China to overtake US in built assets

By Sandy Guthrie22 July 2013

The US was the wealthiest nation in terms of built assets during 2012, but China is gaining rapidly and could become the owner of the world’s biggest built wealth as early as 2014, a report published today suggests.

It found that in Europe, built asset growth was expected to be subdued at around 2.7% over the next decade, and in some struggling Eurozone economies, investment was forecast to fall short of asset depreciation, leading to a fall in the built asset stock.

The Global Built Asset Wealth Index demonstrates the distribution of the world’s wealth in terms of the physical assets which contribute to a nation’s productivity. The index illustrates the accumulation of buildings, infrastructure, and machinery and equipment to unveil the economic divergence between 30 countries that represent 82% of global GDP. It also highlights how these disparities are predicted to evolve in future.

The index has been produced by global built asset consultancy EC Harris, with research conducted by the Centre for Economics & Business Research (Cebr).

EC Harris said the total stock of built assets provided an indication of the wealth which a country had accumulated and, therefore, the resources which it could draw on for generating economic growth.

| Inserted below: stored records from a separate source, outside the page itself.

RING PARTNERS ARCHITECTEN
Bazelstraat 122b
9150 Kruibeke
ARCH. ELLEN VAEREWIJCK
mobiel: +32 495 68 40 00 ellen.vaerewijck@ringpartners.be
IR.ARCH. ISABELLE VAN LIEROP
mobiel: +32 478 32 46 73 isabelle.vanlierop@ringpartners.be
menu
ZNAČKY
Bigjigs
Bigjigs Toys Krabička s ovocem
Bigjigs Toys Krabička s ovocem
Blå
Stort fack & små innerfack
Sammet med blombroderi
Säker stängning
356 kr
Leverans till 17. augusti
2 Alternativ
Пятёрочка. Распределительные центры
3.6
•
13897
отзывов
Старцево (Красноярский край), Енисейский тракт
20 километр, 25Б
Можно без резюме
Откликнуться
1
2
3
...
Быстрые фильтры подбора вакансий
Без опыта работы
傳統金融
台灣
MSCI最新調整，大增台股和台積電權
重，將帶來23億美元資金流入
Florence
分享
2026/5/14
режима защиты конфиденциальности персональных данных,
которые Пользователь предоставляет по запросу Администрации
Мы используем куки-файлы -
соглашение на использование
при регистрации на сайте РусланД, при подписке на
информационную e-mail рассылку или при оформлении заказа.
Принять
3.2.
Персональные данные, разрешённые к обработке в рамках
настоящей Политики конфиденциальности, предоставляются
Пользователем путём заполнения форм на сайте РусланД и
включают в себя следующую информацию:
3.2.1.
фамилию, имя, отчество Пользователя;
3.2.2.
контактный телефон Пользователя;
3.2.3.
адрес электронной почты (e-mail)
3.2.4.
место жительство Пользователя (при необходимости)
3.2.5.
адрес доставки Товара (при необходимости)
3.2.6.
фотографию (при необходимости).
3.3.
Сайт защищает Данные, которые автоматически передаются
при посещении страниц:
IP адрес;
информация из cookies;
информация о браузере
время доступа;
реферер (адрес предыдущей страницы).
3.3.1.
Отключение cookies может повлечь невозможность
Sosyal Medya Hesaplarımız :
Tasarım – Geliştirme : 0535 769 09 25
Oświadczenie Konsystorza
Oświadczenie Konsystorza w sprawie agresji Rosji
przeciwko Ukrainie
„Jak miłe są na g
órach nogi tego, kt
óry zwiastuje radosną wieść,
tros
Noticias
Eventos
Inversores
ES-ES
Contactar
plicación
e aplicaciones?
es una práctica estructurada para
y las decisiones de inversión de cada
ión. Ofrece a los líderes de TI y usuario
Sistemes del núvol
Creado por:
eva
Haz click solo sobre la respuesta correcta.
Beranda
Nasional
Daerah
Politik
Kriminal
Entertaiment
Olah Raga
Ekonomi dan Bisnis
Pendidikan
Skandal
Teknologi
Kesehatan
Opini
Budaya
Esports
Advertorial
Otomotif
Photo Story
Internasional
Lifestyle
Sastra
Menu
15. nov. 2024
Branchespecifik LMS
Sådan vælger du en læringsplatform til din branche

It said built assets could be thought of as all tangible fixed capital investment, including infrastructure investment, residential and non-residential construction, as well as investments in plant and machinery, and improvements in natural assets, such as land reclamation.

Simon Rawlinson, head of strategic research and insight at EC Harris, said, “Indicators like GDP (gross domestic product) and unemployment, which are traditionally used to define a country’s performance, only tell one side of the story.

“While GDP quantifies national income, our analysis of the total stock of built assets provides an indication of accumulated wealth and the resources which can be drawn on to fuel future economic growth.”

Across the 30 countries included within the analysis, total built asset wealth was estimated at US$193 trillion (€146.4 trillion) in 2012 – almost three times the US$68 trillion (€51.6 trillion) produced in GDP by these countries in the same year.

Variations

The report said there was significant variation in the stocks of built assets across the world. With an estimated built asset wealth of US$39.7 trillion (€30.1 trillion), the US had the largest stock of built assets in 2012, followed closely by China with an estimated stock of US$35.4 trillion (€26.8 trillion).

Taken together, the USA and China were said to account for 38.9% of total estimated built asset wealth in 2012 in the 30 country sample.

At the other end of the scale, Qatar was estimated to have accumulated built asset wealth of US$300 billion (€227.5 billion), the lowest total of all the countries under analysis.

EC Harris said that despite having a repu­tation for heavy investment in construction, the relative size of the Qatari economy meant that, on the global stage at least, the total value of Qatar’s built assets were relatively low. Larger built asset stocks were to be found in a mixture of established developed economies, such as Japan and Germany, and in populous emerging countries, such as India and Indonesia.

Countries with higher levels of built assets should be well-placed to generate greater levels of economic output and therefore greater levels of income, reflecting the distribution of global economic power, said EC Harris.

Europe

In Europe, built asset growth is expected to be subdued at around 2.7% over the next decade. For some struggling Eurozone economies, investment is forecast to fall short of asset depreciation, leading to a fall in the built asset stock.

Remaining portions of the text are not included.